Records for the task:
BEGIN

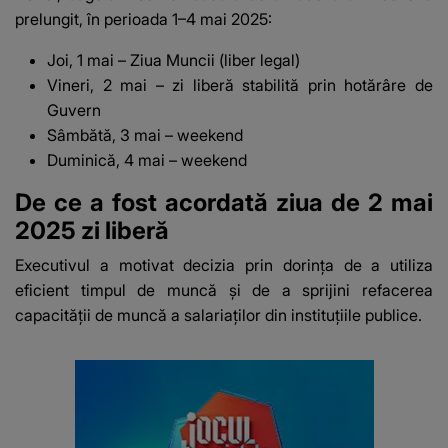
prelungit, în perioada 1–4 mai 2025:
Joi, 1 mai – Ziua Muncii (liber legal)
Vineri, 2 mai – zi liberă stabilită prin hotărâre de
Guvern
Sâmbătă, 3 mai – weekend
Duminică, 4 mai – weekend
De ce a fost acordată ziua de 2 mai
2025 zi liberă
Executivul a motivat decizia prin dorința de a utiliza
eficient timpul de muncă și de a sprijini refacerea
capacității de muncă a salariaților din instituțiile publice.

END

Transcribe all the records above word for word, without their images.

Expected answer:
prelungit, în perioada 1–4 mai 2025:
Joi, 1 mai – Ziua Muncii (liber legal)
Vineri, 2 mai – zi liberă stabilită prin hotărâre de
Guvern
Sâmbătă, 3 mai – weekend
Duminică, 4 mai – weekend
De ce a fost acordată ziua de 2 mai
2025 zi liberă
Executivul a motivat decizia prin dorința de a utiliza
eficient timpul de muncă și de a sprijini refacerea
capacității de muncă a salariaților din instituțiile publice.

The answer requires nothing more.